Se nos prometió una nueva república fundada en el saber, el conocimiento y la ética pública. Se habló de erradicar la improvisación, desterrar la incompetencia y dignificar la función pública mediante la selección por méritos. Sin embargo, la realidad ha mostrado otra devoción: un fervor casi místico por los títulos exprés, los diplomas instantáneos y las credenciales de bolsillo. Una verdadera comunión académica donde el cartón parece importar más que el contenido.
Los episodios más recientes —y quizá los más escandalosos— de este sainete educativo tienen como protagonista a la Fundación Universitaria San José. Según denuncias ampliamente difundidas, al menos 24 funcionarios y contratistas del Gobierno Nacional habrían obtenido títulos de manera irregular, sin cumplir requisitos básicos exigidos por la ley, como la presentación del examen Saber Pro, condición indispensable para una graduación válida en Colombia.
Y como si el guion lo hubiera escrito García Márquez en su etapa más surrealista, aparecen casos que desafían cualquier lógica académica y cronológica. Un funcionario de la DIAN que, milagrosamente, se habría graduado el mismo día de cuatro carreras distintas —Administración de Empresas, Contaduría, Ingeniería Industrial y Marketing Internacional—. O la secretaria del despacho presidencial, quien, según los registros cuestionados, obtuvo tres títulos universitarios en una sola jornada de julio de 2024. No es un milagro bíblico: es, al parecer, un prodigio administrativo.
No estamos hablando de anécdotas folclóricas, sino de títulos que habrían servido para acceder a cargos públicos y contratos estatales por más de mil millones de pesos. Es decir, diplomas que no solo adornan paredes, sino que abren chequeras del Estado.
El nivel de absurdo es tal que uno se pregunta si no estamos frente a un nuevo modelo educativo: la “universidad express”, donde el conocimiento se adquiere a la velocidad de un trámite y el mérito se mide en horas, no en años. ¿Para qué largas jornadas de estudio, prácticas, evaluaciones o tesis, si es posible acumular tres o cuatro carreras antes de que se enfríe el café?
Más desconcertante aún ha sido la reacción del presidente Gustavo Petro. En lugar de condenar lo que muchos consideran un fraude académico o, como mínimo, una burla a la legalidad, el mandatario defendió la supuesta legitimidad de avanzar “rápido” en los estudios mediante la combinación de ciclos y títulos, apelando además a la defensa de “trabajadoras y trabajadores humildes”. Un argumento que, por cierto, revive recuerdos incómodos de su paso por la Alcaldía de Bogotá, también salpicado por polémicas relacionadas con títulos académicos.

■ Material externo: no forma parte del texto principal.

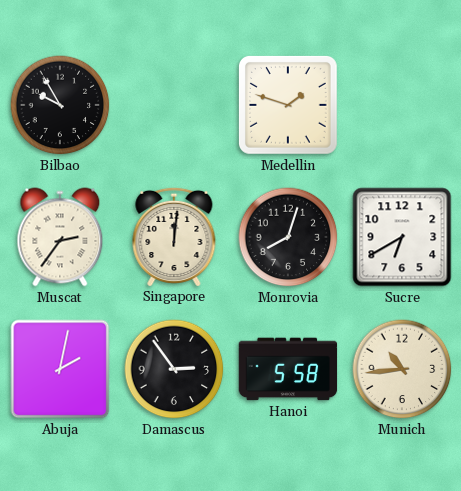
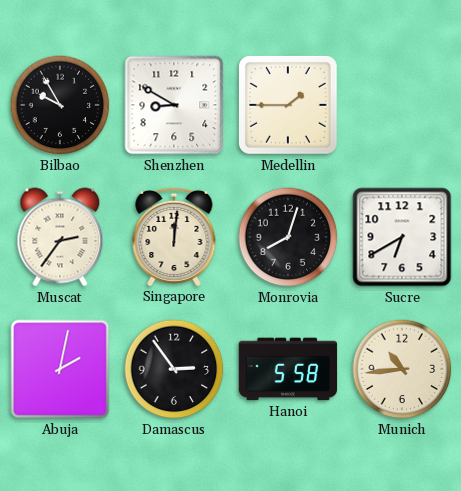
Shenzhen: none -> 8:50
Medellin: 1:48 -> 1:45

Nadie discute la dignidad del origen social. Lo que sí está en discusión es la honestidad del proceso. Porque si un gobierno que se autoproclama defensor del mérito y la transparencia justifica que una persona acumule varios títulos simultáneos sin cumplir los requisitos legales, entonces el discurso del “cambio” empieza a desmoronarse. ¿Cómo explicarles a millones de colombianos que estudiaron con rigor, sacrificio y años de esfuerzo, que el mérito ahora es opcional?
No sorprende, entonces, que críticos hablen ya de un “cartel de diplomas irregulares” enquistado en el propio aparato estatal. Un fenómeno que no solo compromete la reputación de una institución educativa, sino la responsabilidad de quienes nombran y contratan funcionarios basándose en credenciales, cuando menos, dudosas.
El Ministerio de Educación ha anunciado investigaciones y la Fiscalía observa el caso con lupa. Pero más allá de las consecuencias legales, el escándalo deja al descubierto un problema estructural: cuando desde el poder se relativiza el valor del mérito académico y se sugiere que los títulos no son relevantes para cargos de alta responsabilidad, se abre la puerta para que el conocimiento deje de ser un valor y se convierta en moneda de cambio político.
Así, en esta tragicomedia llamada “el cambio”, San José parece haberse transformado en el patrono oficial de los títulos exprés, muy lejos de representar la academia, la ciencia o el respeto por las reglas básicas de la educación. La moraleja es amarga pero clara: en la Colombia de hoy, parece importar menos lo que se sabe y más la habilidad para doblar las normas hasta que el cartón —no el conocimiento— hable por uno.